One thing that’s different between CentOS 7 and CentOS (IBM Linux) 8 systems is that the actual container manager changed from Docker to Podman.

For the most part, that change is transparent to the point that if you give a Docker command, it is passed more or less verbatim to Podman.

But one container proved difficult: the Puppetserver. It steadfastly refused to come up. It claimed that it couldn’t find the cert it was supposed to have constructed. Or that the cert didn’t match itself, if you prefer.

Tried it with Podman on my desktop according to instructions. No problem. Changed my Ansible provisioning from “docker_container” to “podman_container”. No luck. Did an extra evil trick that allowed be to freeze startup so I could dial into the container. Cert directories were incomplete or empty!

I hacked deeper and deeper into the initialization process, but no enlightenment came. So finally I tried manually running the container with minimal options from the VM’s command line.

It still failed. Just for giggles, I did one more thing. Since Docker requires a root environment and I was trying to keep changes to a minimal, I was running Podman as root.
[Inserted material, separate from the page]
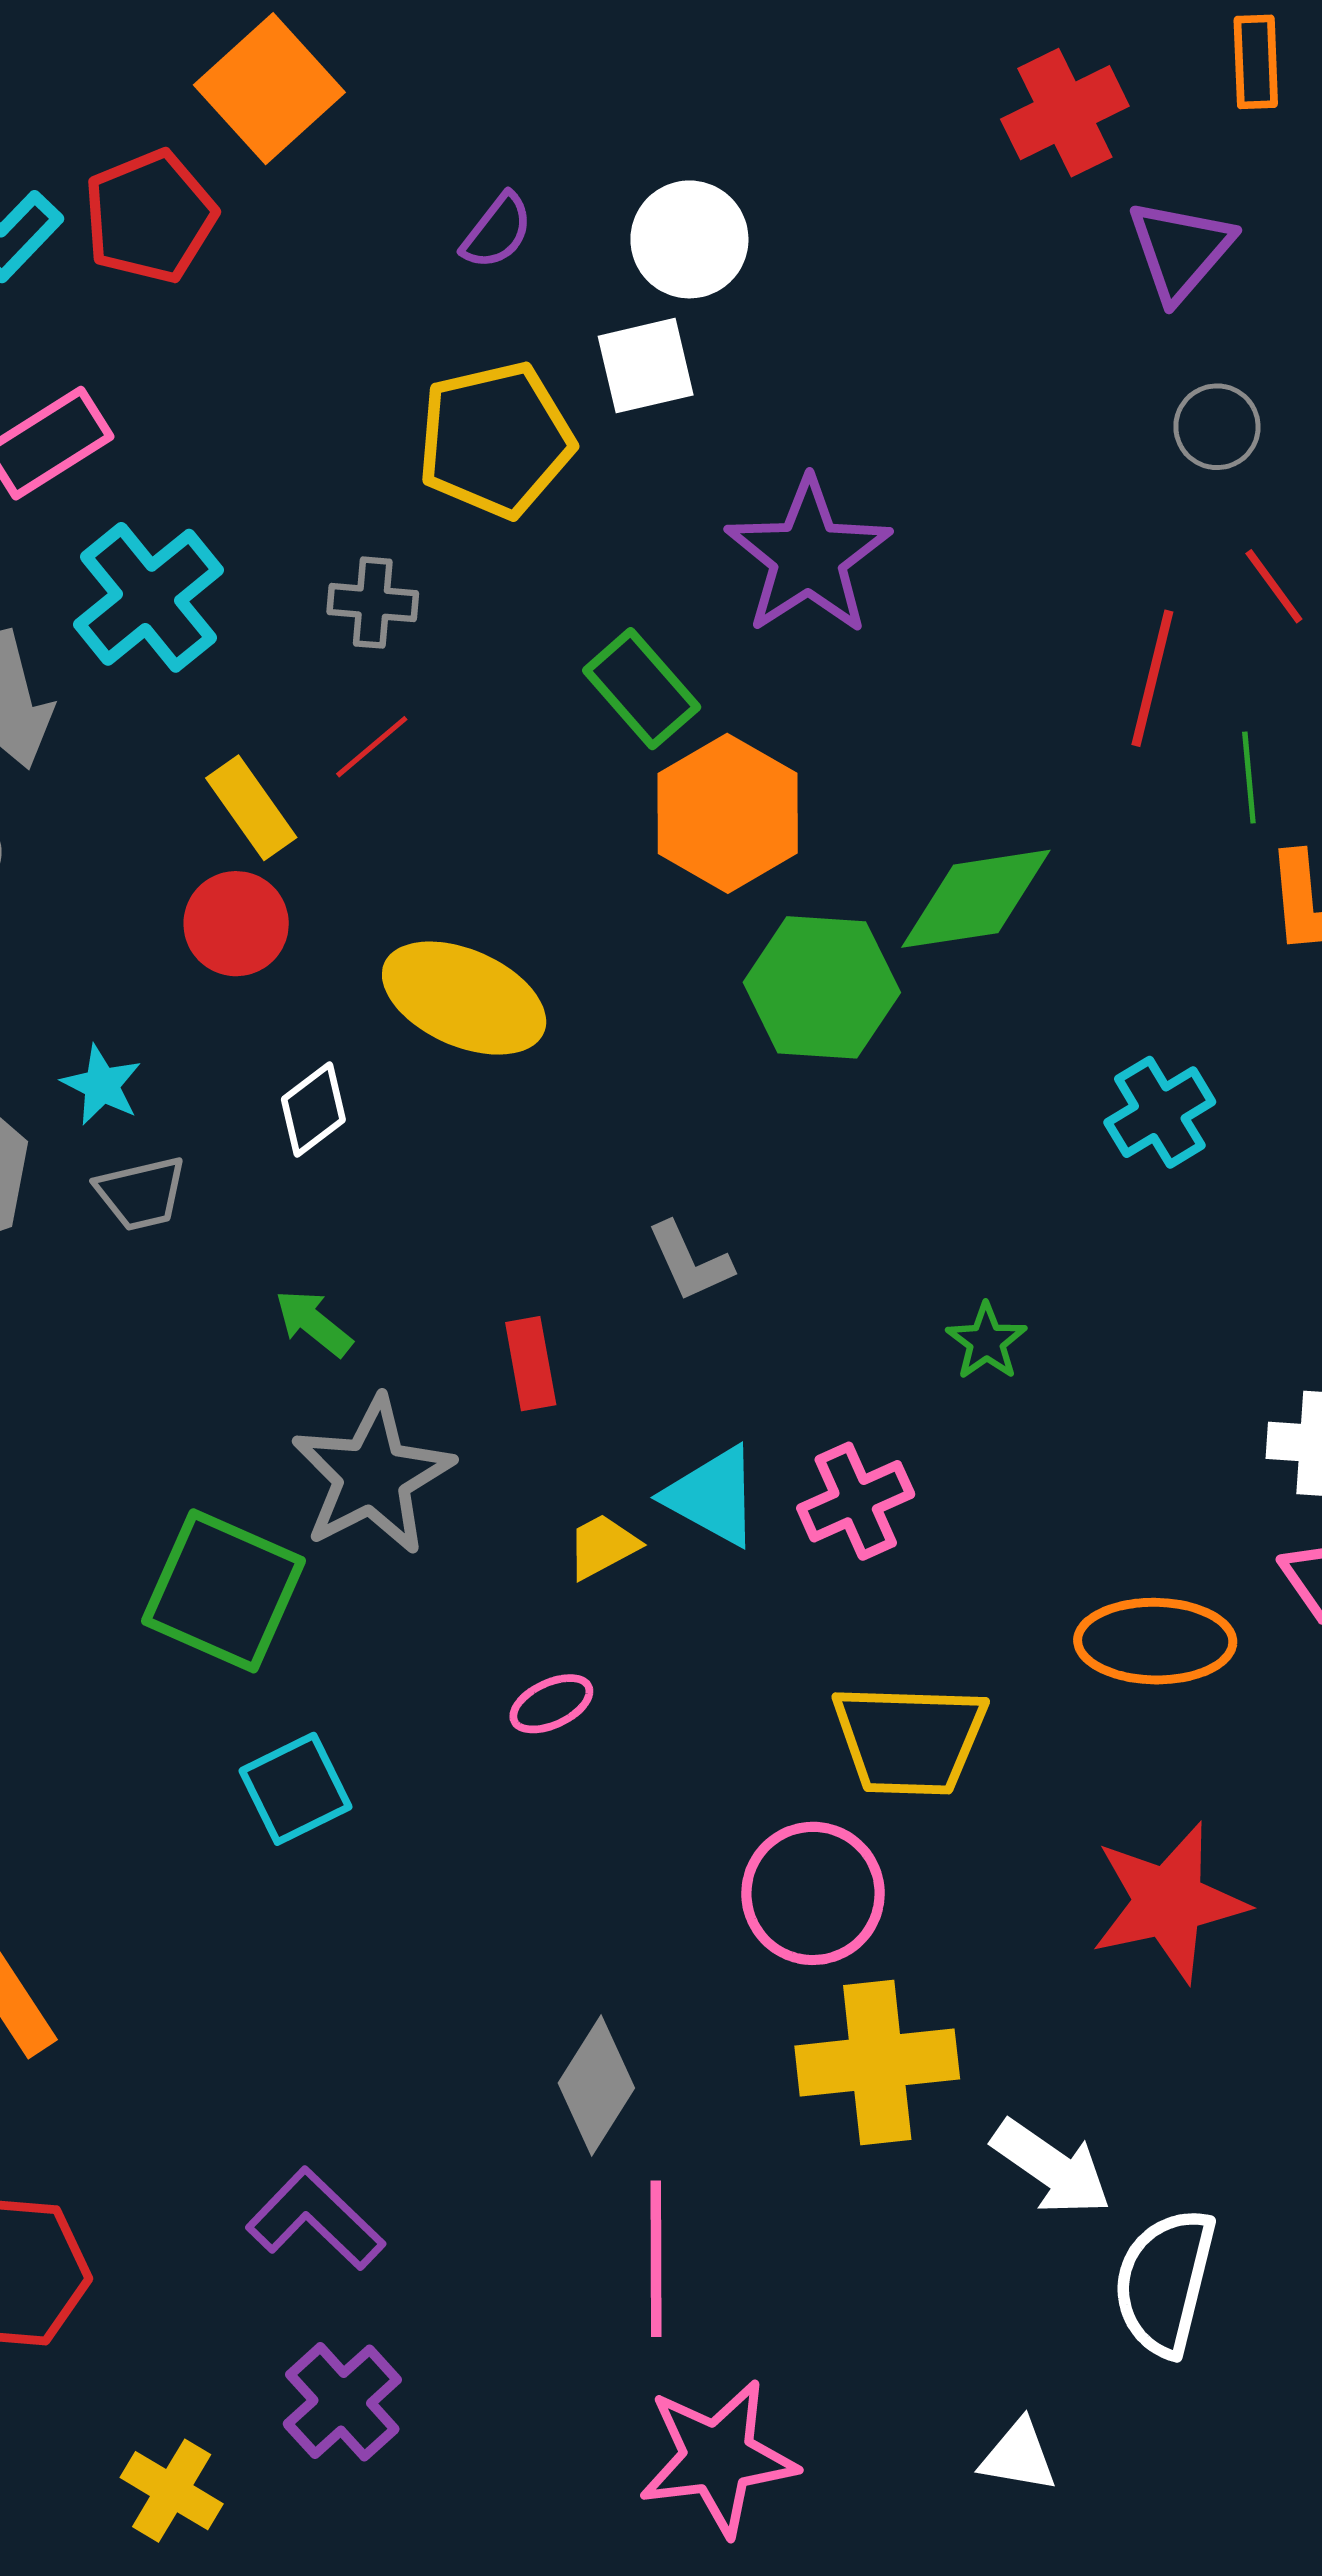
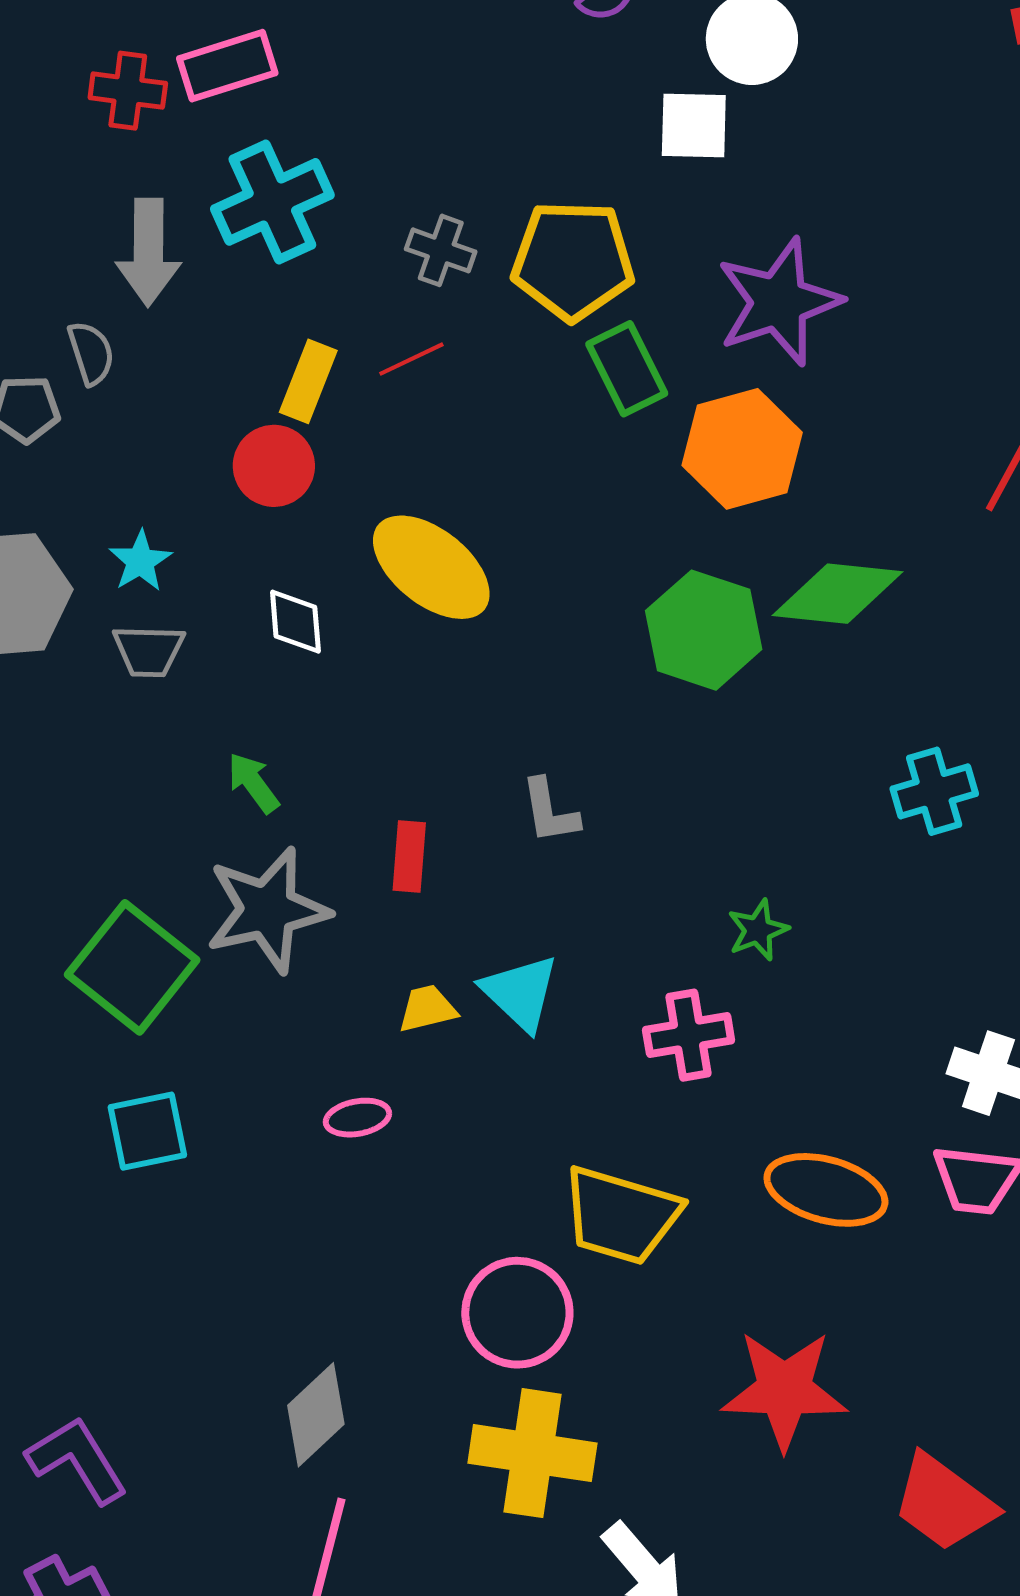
yellow pentagon: (495, 440) -> (573, 260), moved
yellow rectangle: (251, 808) -> (308, 381), turned 42
orange hexagon: (728, 813) -> (742, 449), moved
white diamond: (313, 1109) -> (295, 622), turned -72
pink cross: (856, 1501) -> (689, 1035), moved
I tried launching the Puppetserver container from an ordinaty user account.

And it worked!

I’m not sure why, although I suspect a couple of things. I believe that Pupper moved loctions on some of its credential files and was possibly counting on references to the old locations to redirect. Maybe they didn’t because some of this stuff is apparently using internal network operations and networking works differently in userspace.

At any rate, simply running the container non-rooted was all it took. Happiness abounds and I’ve got my recalcitrant server back online!